As I started to become partially conscious of the situation (and waking up but still in my dream) I thought, would I say? What would I ask Tony Robbins? How would I use this moment to gain insight? What is my subconscious trying to reveal to me??? I felt timid, like our host. I felt self-conscious about saying something stupid. I was afraid of being bold and offending someone. But, in that same moment of thought I realized that that’s his style, so I should just go for it.

And this is what I said knowing that Tony is a straight shooter and it seemed to me was very disappointed with the conversation so far,

“Tony, I want to share three things with you and I’d love to hear your feedback. First, I had a vision about 6 months ago that I have a similar mission as yours—that I will be a public speaker who helps people tap into their greatness. My shtick is a little different than yours, but that was my vision—that I create a massively successful business.

“Second, I recognize that there is fear that gets in my way to claim this vision, but at the same time I want to appreciate the process that it takes to “be” the biggest person in the room. What were your fears as you realized your path, and what did you do to overcome them?

“Third…” and then he stopped me in mid-sentence. He said, “Elyse, all the answers to everything are inside you. What is your biggest fear?“

And then I woke up. But the story doesn’t end there.

As I woke up I scurried for pen and paper to write down some key notes so I would be able to think about this. Yeah, it was just a dream—it’s not like I’m going to actually meet Tony Robbins (although I believe ANYTHING is possible). But, I did realize in that moment that I had something to learn from this deep, albeit, subconscious experience.

The next day, my daughter had an appointment with her therapist and we were going to meet as a team to discuss new health goals. As part of our conversation we talked about how she needs to not worry about what other people think about her so much. She vehemently denied that she does any such thing. As a teenager, she embraces her unique perspective. But, this superficial caring wasn’t what the therapist was getting at.

As we teased this subject apart, he said acknowledged her ability to be empathic and feel what others feel, and in that sense, she needs to cut herself off from that connection and take care of herself. I knew what he meant because I have come to realize that I tend to take other people’s feelings into account way more than my wants or needs.

In that moment of conversation, I realized what Tony was asking me regarding my biggest fear. As I woke up, I started to answer his question, “what is your biggest fear” in my now conscious mind. I said, “I worry about what other people think of me,” but as I thought it, I blew it off as something that is just a knee-jerk answer.

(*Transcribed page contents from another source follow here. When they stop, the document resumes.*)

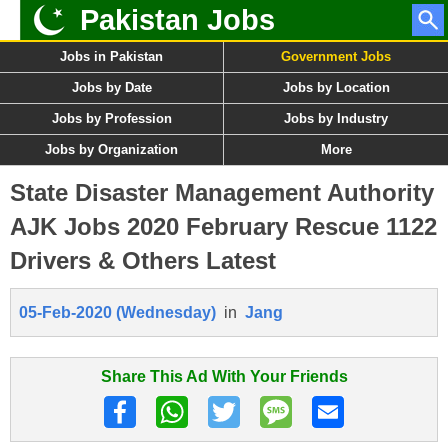
Pakistan Jobs
Jobs in Pakistan
Government Jobs
Jobs by Date
Jobs by Location
Jobs by Profession
Jobs by Industry
Jobs by Organization
More
State Disaster Management Authority
AJK Jobs 2020 February Rescue 1122
Drivers & Others Latest
05-Feb-2020 (Wednesday)
in
Jang
Share This Ad With Your Friends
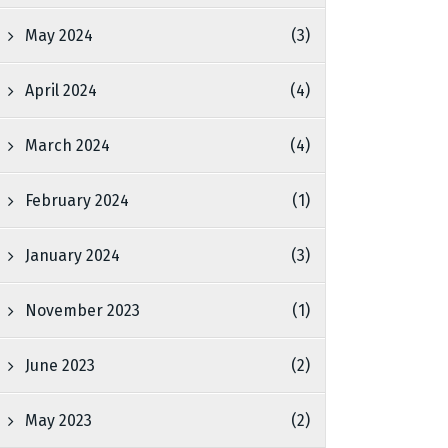
May 2024
(3)
April 2024
(4)
March 2024
(4)
February 2024
(1)
January 2024
(3)
November 2023
(1)
June 2023
(2)
May 2023
(2)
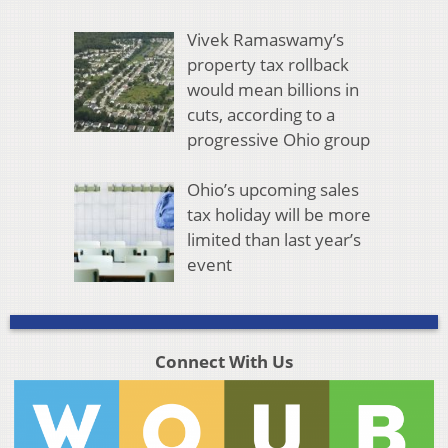
Vivek Ramaswamy’s
property tax rollback
would mean billions in
cuts, according to a
progressive Ohio group
Ohio’s upcoming sales
tax holiday will be more
limited than last year’s
event
Connect With Us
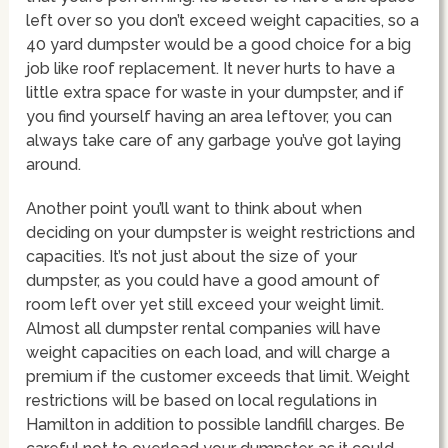
left over so you don’t exceed weight capacities, so a
40 yard dumpster would be a good choice for a big
job like roof replacement. It never hurts to have a
little extra space for waste in your dumpster, and if
you find yourself having an area leftover, you can
always take care of any garbage you’ve got laying
around.
Another point you’ll want to think about when
deciding on your dumpster is weight restrictions and
capacities. It’s not just about the size of your
dumpster, as you could have a good amount of
room left over yet still exceed your weight limit.
Almost all dumpster rental companies will have
weight capacities on each load, and will charge a
premium if the customer exceeds that limit. Weight
restrictions will be based on local regulations in
Hamilton in addition to possible landfill charges. Be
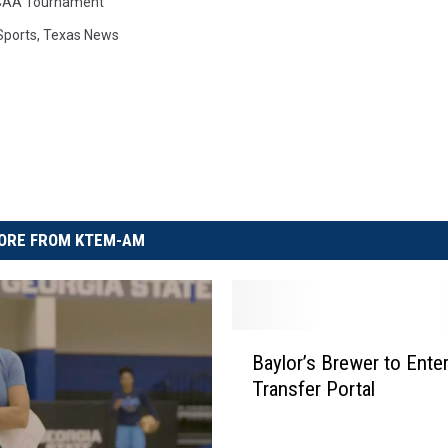
AA Tournament
Sports
,
Texas News
ORE FROM KTEM-AM
B
Baylor’s Brewer to Ent
a
Transfer Portal
y
l
o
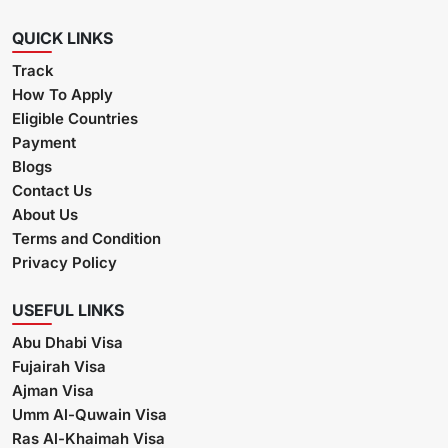
QUICK LINKS
Track
How To Apply
Eligible Countries
Payment
Blogs
Contact Us
About Us
Terms and Condition
Privacy Policy
USEFUL LINKS
Abu Dhabi Visa
Fujairah Visa
Ajman Visa
Umm Al-Quwain Visa
Ras Al-Khaimah Visa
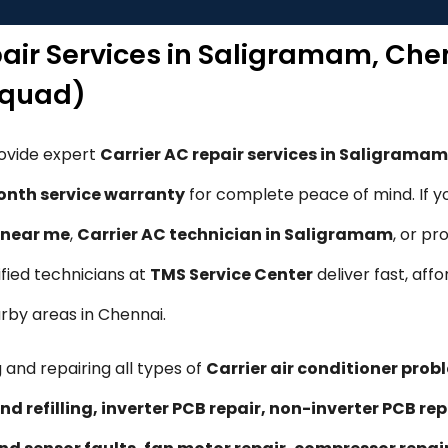
pair Services in Saligramam, Ch
Squad)
rovide expert
Carrier AC repair services in Saligrama
nth service warranty
for complete peace of mind. If y
e near me
,
Carrier AC technician in Saligramam
, or pr
tified technicians at
TMS Service Center
deliver fast, affo
rby areas in Chennai.
 and repairing all types of
Carrier air conditioner prob
nd refilling, inverter PCB repair, non-inverter PCB 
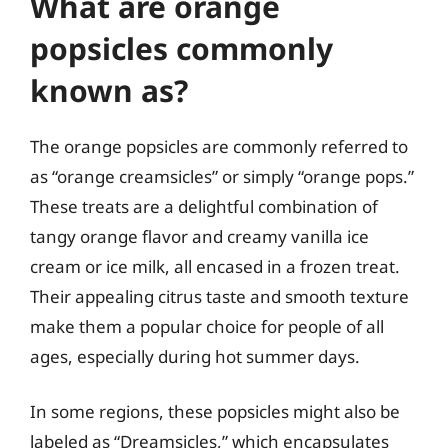
What are orange
popsicles commonly
known as?
The orange popsicles are commonly referred to
as “orange creamsicles” or simply “orange pops.”
These treats are a delightful combination of
tangy orange flavor and creamy vanilla ice
cream or ice milk, all encased in a frozen treat.
Their appealing citrus taste and smooth texture
make them a popular choice for people of all
ages, especially during hot summer days.
In some regions, these popsicles might also be
labeled as “Dreamsicles,” which encapsulates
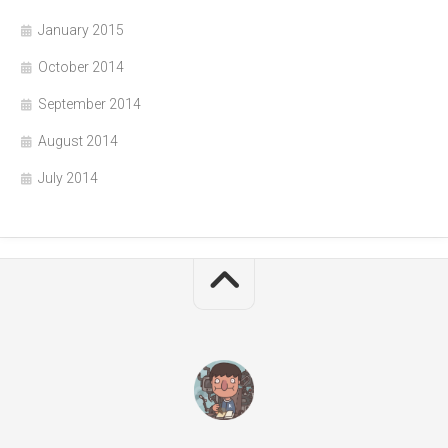
January 2015
October 2014
September 2014
August 2014
July 2014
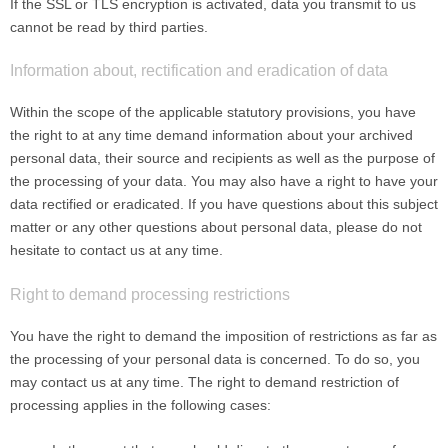
If the SSL or TLS encryption is activated, data you transmit to us
cannot be read by third parties.
Information about, rectification and eradication of data
Within the scope of the applicable statutory provisions, you have
the right to at any time demand information about your archived
personal data, their source and recipients as well as the purpose of
the processing of your data. You may also have a right to have your
data rectified or eradicated. If you have questions about this subject
matter or any other questions about personal data, please do not
hesitate to contact us at any time.
Right to demand processing restrictions
You have the right to demand the imposition of restrictions as far as
the processing of your personal data is concerned. To do so, you
may contact us at any time. The right to demand restriction of
processing applies in the following cases:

Only later, when we were sitting in the office of the therapist, discussing what empathy really means for us, I started to put the pieces together and could see the message.

Just as my daughter needs to learn to cut people off, so to speak, and take care of her own emotional needs, so too, do I need to cut myself off from that sense of fear that someone wont like what I have to say, or what I do. In order for me to fulfill my vision I need to start doing that. In order for me to tap into who I am fully, I have to stay connected to me, inside and not look for approval from the outside.

Easier said than done, but I’m working on it. Progress not perfection.